Joseph Goes To Arbitration After Record For ABs With No RBIs

ST. PETERSBURG, Fla. (AP) — Backup catcher Caleb Joseph went to salary arbitration with the Baltimore Orioles after setting major league records for most at-bats and plate appearances in a season with no RBIs.

Joseph asked arbitrators Mark Burstein, Steven Wolf and Gary Kendellen for a raise from $523,500 to $1 million, and the Orioles argued during Wednesday’s hearing he should be paid $700,000. A decision is likely Thursday.
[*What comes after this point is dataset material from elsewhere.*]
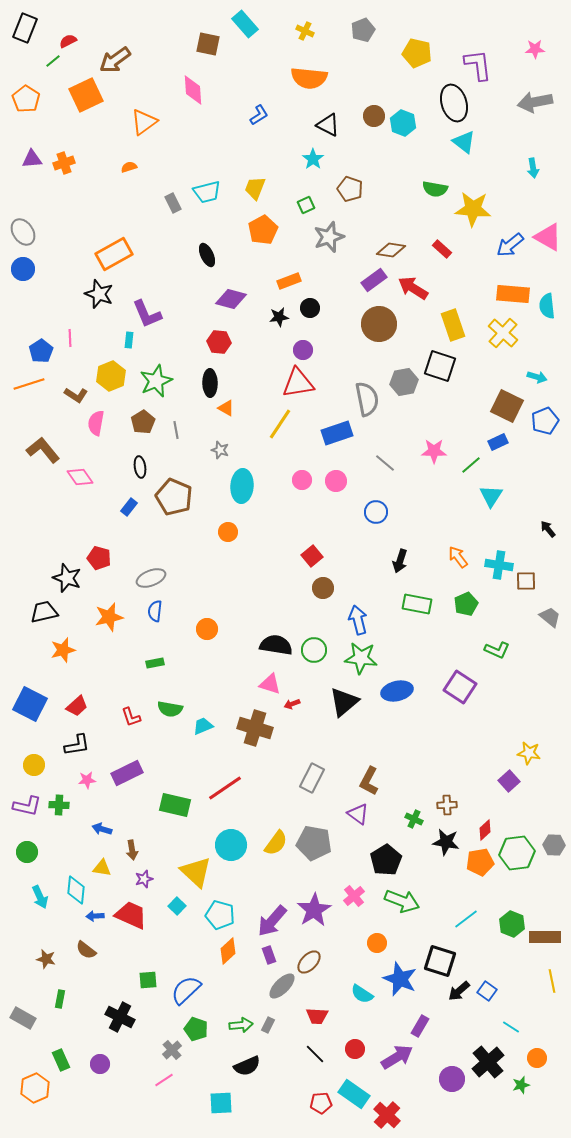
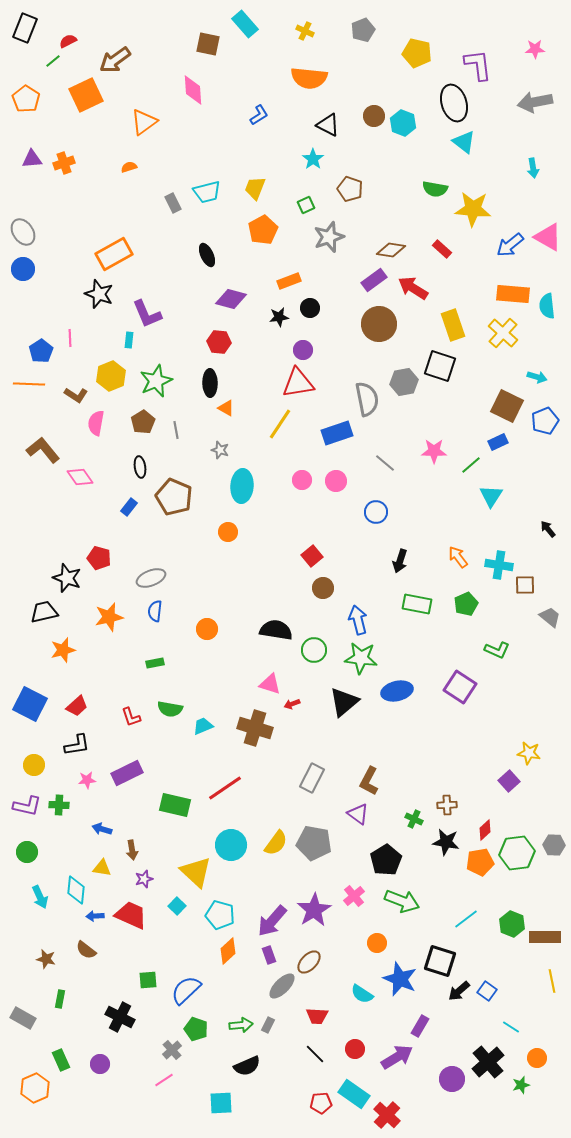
orange line at (29, 384): rotated 20 degrees clockwise
brown square at (526, 581): moved 1 px left, 4 px down
black semicircle at (276, 645): moved 15 px up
The 30-year-old Joseph was eligible for arbitration for the first time after hitting .174 last year with three doubles in 132 at-bats and 141 plate appearances. The previous highs for a player with no RBIs were set in 1971 by Chicago White Sox All-Star pitcher Wilbur Wood with 96 at-bats and 124 plate appearances, according to the Elias Sports Bureau.

There were instances before RBIs became an official statistic in 1920 in which players with 100 or more at-bats failed to drive in a run, according to baseballreference.com: pitcher Oscar Jones of the 1904 Brooklyn Superbas (137 at-bats, 150 plate appearances), outfielder Gene Good of the NL’s 1906 Boston Beaneaters (119/135) and outfielder Bobby Messenger of the 1909 Chicago White Sox (112/130).

Joseph had 49 RBIs in 2015, the last when he hit a pair of run-scoring grounders against Kansas City on Sept. 11. His last run-scoring hit was an RBI single off Toronto’s David Price that Sept. 5.

Right-handers Kevin Gausman ($3.55 million vs. $3.15 million) and Brad Brach ($3.05 million vs. $2,525,000) remain scheduled for hearings, which run through Feb. 17. Baltimore said it would be a “file-and-trial” team, meaning that it would not settle after the exchange of figures on Jan. 13.

In the first two decisions of the year, outfielder Khris Davis defeated Oakland and pitcher Fernando Abad lost to Boston. Nineteen other players remain scheduled for hearings.